RECORD EXTRACTS section start

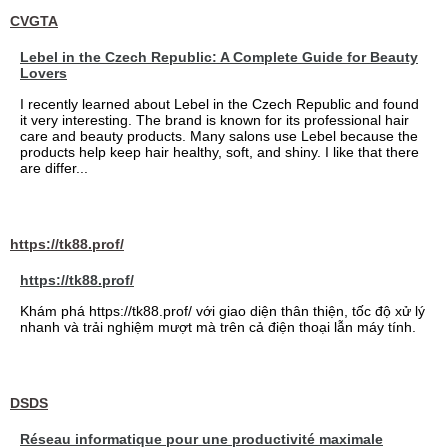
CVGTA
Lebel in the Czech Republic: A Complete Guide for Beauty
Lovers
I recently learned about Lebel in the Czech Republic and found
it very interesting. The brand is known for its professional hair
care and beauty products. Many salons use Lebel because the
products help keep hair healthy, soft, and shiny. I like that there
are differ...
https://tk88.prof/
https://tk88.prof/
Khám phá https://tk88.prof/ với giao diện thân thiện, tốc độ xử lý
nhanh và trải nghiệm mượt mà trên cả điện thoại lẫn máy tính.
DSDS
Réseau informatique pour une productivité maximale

RECORD EXTRACTS section end
RECORD EXTRACTS section start

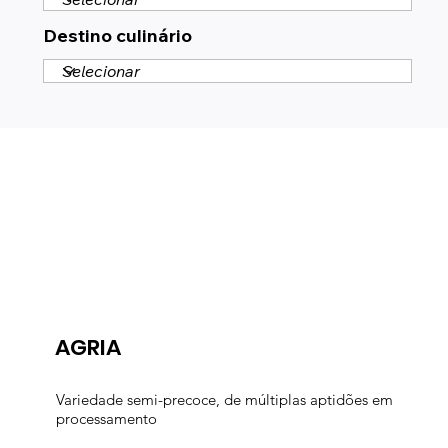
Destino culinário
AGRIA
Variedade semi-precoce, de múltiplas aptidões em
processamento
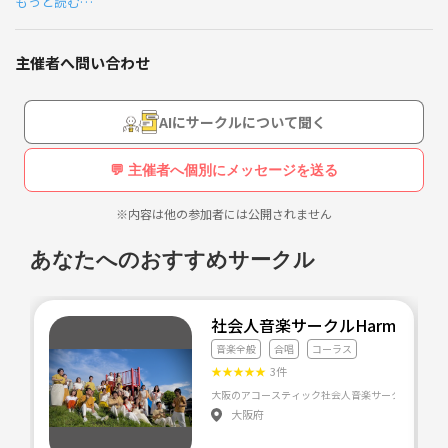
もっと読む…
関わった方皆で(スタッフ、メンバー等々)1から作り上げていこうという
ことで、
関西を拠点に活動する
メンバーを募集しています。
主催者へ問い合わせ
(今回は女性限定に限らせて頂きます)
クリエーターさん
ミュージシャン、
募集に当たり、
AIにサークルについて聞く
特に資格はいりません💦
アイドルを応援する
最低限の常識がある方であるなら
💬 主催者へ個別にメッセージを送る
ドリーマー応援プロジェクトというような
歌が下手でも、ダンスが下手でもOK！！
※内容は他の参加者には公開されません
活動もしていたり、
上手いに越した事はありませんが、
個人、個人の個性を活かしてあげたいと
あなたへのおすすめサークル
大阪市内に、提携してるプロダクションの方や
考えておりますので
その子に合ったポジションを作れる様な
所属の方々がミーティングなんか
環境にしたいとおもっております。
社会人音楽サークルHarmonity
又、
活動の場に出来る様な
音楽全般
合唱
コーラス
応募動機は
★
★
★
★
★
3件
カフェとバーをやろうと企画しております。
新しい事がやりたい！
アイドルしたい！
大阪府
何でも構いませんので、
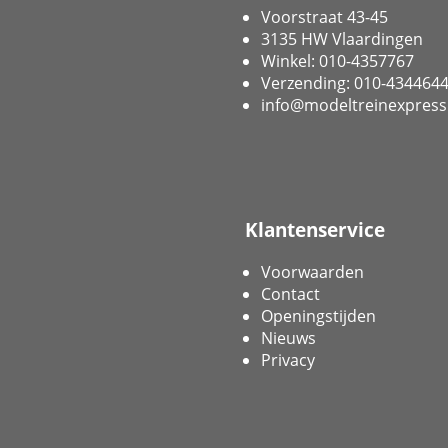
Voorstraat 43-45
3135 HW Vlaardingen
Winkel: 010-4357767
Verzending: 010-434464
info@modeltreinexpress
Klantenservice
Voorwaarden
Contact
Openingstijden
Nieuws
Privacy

RECORD EXTRACTS section end

> YOUR INSTRUCTIONS
Search the data for the word "hair" and copy each line where it appears.

> WRITTEN ANSWER
it very interesting. The brand is known for its professional hair
products help keep hair healthy, soft, and shiny. I like that there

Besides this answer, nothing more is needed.